8.03.2005

 

bureaucracy will make you crazy

My out-of-state driver's license, onto which I have held like a security blanket, is due to expire on my birthday. Meanwhile, when my wallet was stolen last fall my social security card was in it, and I've been postponing dealing with that.

Unfortunately by the time I realized that the State of Illinois now requires proof of social security number in order to get a driver's license, I only had three weeks to go before my other license was going to expire. Further, from what I read on the website, it seemed that Social Security would hold onto my passport when I brought it in to get a new card, and that it would take two to four weeks to get the card -- and I needed the passport too to get the driver's license. So I thought -- well, I have plenty of pay stubs and tax forms that have my social security number on them. Why not try that? On the secretary of state's list of necessary documents, some of the categories seem flexible -- like in the proof of address column where they list three things and then say that some other unspecified things are OK and some other unspecified things are not.

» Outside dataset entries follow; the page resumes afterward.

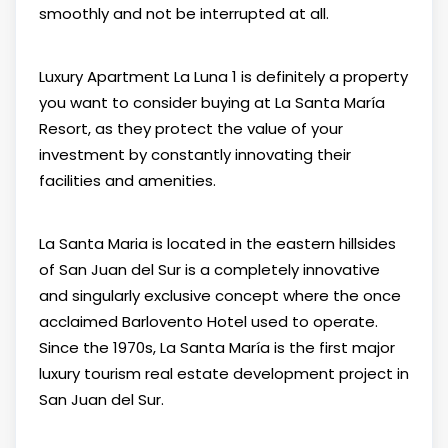
smoothly and not be interrupted at all.
Luxury Apartment La Luna 1 is definitely a property
you want to consider buying at La Santa María
Resort, as they protect the value of your
investment by constantly innovating their
facilities and amenities.
La Santa Maria is located in the eastern hillsides
of San Juan del Sur is a completely innovative
and singularly exclusive concept where the once
acclaimed Barlovento Hotel used to operate.
Since the 1970s, La Santa María is the first major
luxury tourism real estate development project in
San Juan del Sur.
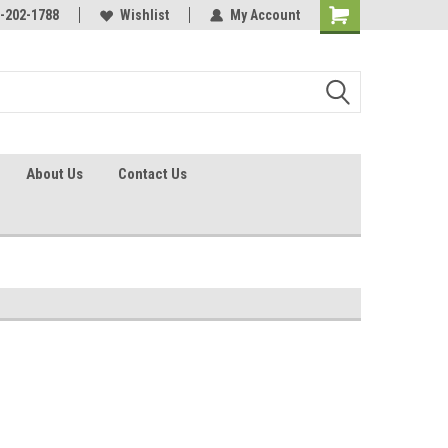
identification.
-202-1788
Call - 1 - 888-202-1788
Wishlist
My Account
About Us
Contact Us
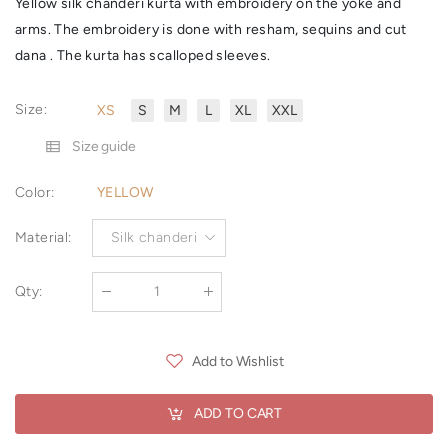
Yellow silk chanderi kurta with embroidery on the yoke and
arms. The embroidery is done with resham, sequins and cut
dana . The kurta has scalloped sleeves.
Size
:
XS
S
M
L
XL
XXL
Size guide
Color
:
YELLOW
Material
:
Silk chanderi
Qty
:
Add to Wishlist
ADD TO CART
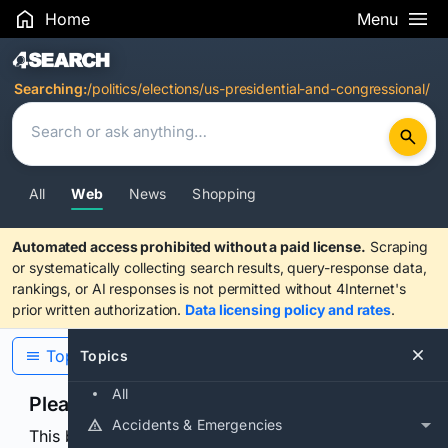
Home
Menu
Search Results
Searching:
/politics/elections/us-presidential-and-congressional/
All
Web
News
Shopping
Automated access prohibited without a paid license.
Scraping
or systematically collecting search results, query-response data,
rankings, or AI responses is not permitted without 4Internet's
prior written authorization.
Data licensing policy and rates
.
Topics
Topics
All
Please confirm you are human
Accidents & Emergencies
This browser or connection looks automated. Press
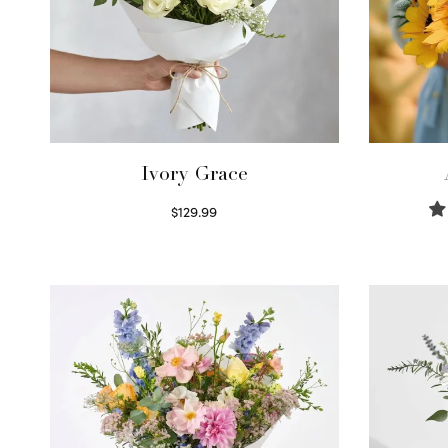
Ivory Grace
$
129.99
Select options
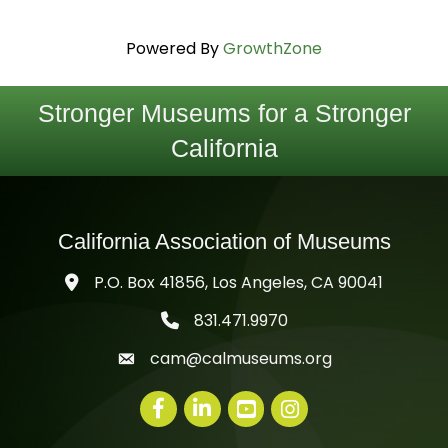
Powered By
GrowthZone
Stronger Museums for a Stronger
California
California Association of Museums
P.O. Box 41856, Los Angeles, CA 90041
831.471.9970
telephone icon
cam@calmuseums.org
mail icon
Facebook
LinkedIn
youtube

I emailed the state to ask if a pay stub was OK as proof of SSN; they didn't write back. So I went in. Well, no go. You have to have an actual social security card with you in order to get a license. So I trekked down to the social security office and as it turned out they only needed to look at my passport, not to actually keep it, and they claim I'll get the card within two weeks. If I had only done this first, I might have the license in time to drive by the time my car is actually working. Maybe my colleague is right--I would have saved myself 80 IQ points by not getting a PhD. I had a hell of a time keeping track of all those documents.

So, in the social security office there was a man keeping up a steady stream of loud, unintelligible mumbling. Everyone in the waiting area was avoiding looking at him or each other. I caught a few words that included "get a job" and "two fingers" and "knees" and "money." When the security officer came in to check on things, the mumbling suddenly got a lot quieter. At the window, he was positively lucid--he gave his name and address, said his check hadn't come, asked if he could get a new check, asked if he could get a copy of a document. Well, um, mostly lucid--what he wanted was a carbon copy. Apparently he was not fully satisfied with the outcome of his request, because he then wouldn't leave the window and had to be escorted out by the same security guard.

Sometimes it seems like if you could skip the misery and poverty and illness and bureaucratic craziness that seem to have frayed away his sanity, it wouldn't be such a bad thing to feel so uninhibited.